Arbeloa Sedih Vinicius Jr Kembali Jadi Korban Rasisme di Laga Benfica

Author Image

Irfan

18 Februari 2026

Foto: Reuters/pedro Nunes
Foto: REUTERS/Pedro Nunes

Lisbon – Pelatih Real Madrid, Alvaro Arbeloa, menyatakan kesedihannya atas kembali terjadinya insiden rasisme yang menimpa pemainnya, Vinicius Jr., saat menghadapi Benfica. Arbeloa menegaskan bahwa Real Madrid akan selalu memberikan dukungan penuh kepada Vinicius.

Insiden Rasisme Saat Madrid Ungguli Benfica

Real Madrid berhasil meraih kemenangan 1-0 atas Benfica pada leg pertama play-off fase gugur Liga Champions 2025/2026 di Estadio da Luz, Rabu (18/2/2026). Gol tunggal kemenangan El Real dicetak oleh Vinicius Jr. melalui sebuah gol indah.

Namun, kebahagiaan tim tamu terusik setelah Vinicius melakukan selebrasi golnya. Ia terlibat adu mulut dengan pemain Benfica, Gianluca Prestianni. Vinicius melaporkan kepada wasit bahwa Prestianni telah mengejeknya dengan sebutan yang merendahkan terkait warna kulitnya.

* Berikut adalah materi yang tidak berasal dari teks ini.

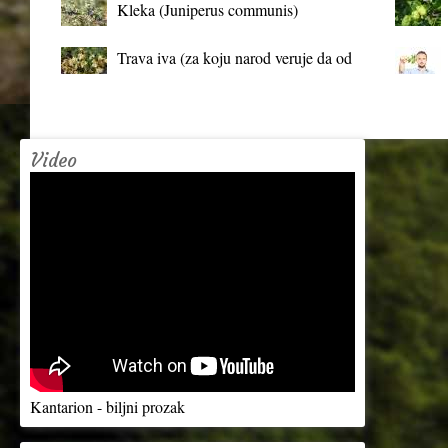
Kleka (Juniperus communis)
Trava iva (za koju narod veruje da od
mrtva pravi živa)
Video
Kantarion - biljni prozak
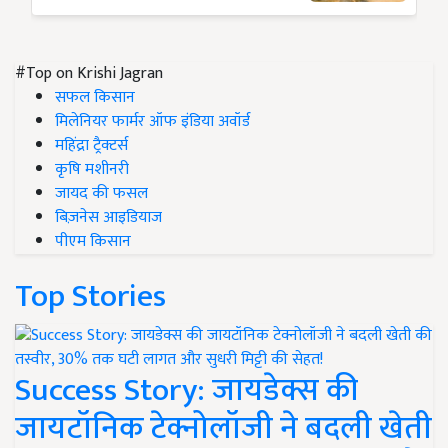
#Top on Krishi Jagran
सफल किसान
मिलेनियर फार्मर ऑफ इंडिया अवॉर्ड
महिंद्रा ट्रैक्टर्स
कृषि मशीनरी
जायद की फसल
बिज़नेस आइडियाज
पीएम किसान
Top Stories
Success Story: जायडेक्स की
जायटॉनिक टेक्नोलॉजी ने बदली खेती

Tindakan rasisme tersebut membuat Vinicius menolak untuk melanjutkan pertandingan. Wasit kemudian memutuskan untuk mengaktifkan protokol anti-rasisme dengan memberikan isyarat huruf ‘X’ kepada ofisial pertandingan, menandakan adanya tindakan rasisme. Laga sempat dihentikan sementara.

Situasi Memanas dan Protokol Anti-Rasisme Diaktifkan

Insiden ini sempat memicu ketegangan yang meluas hingga ke bangku cadangan kedua tim. Perlahan, situasi mulai dapat dikendalikan setelah wasit berdiskusi dengan para pemain kedua tim. Laga akhirnya dilanjutkan setelah sempat tertunda selama 10 menit, dan Vinicius pun bersedia kembali ke lapangan.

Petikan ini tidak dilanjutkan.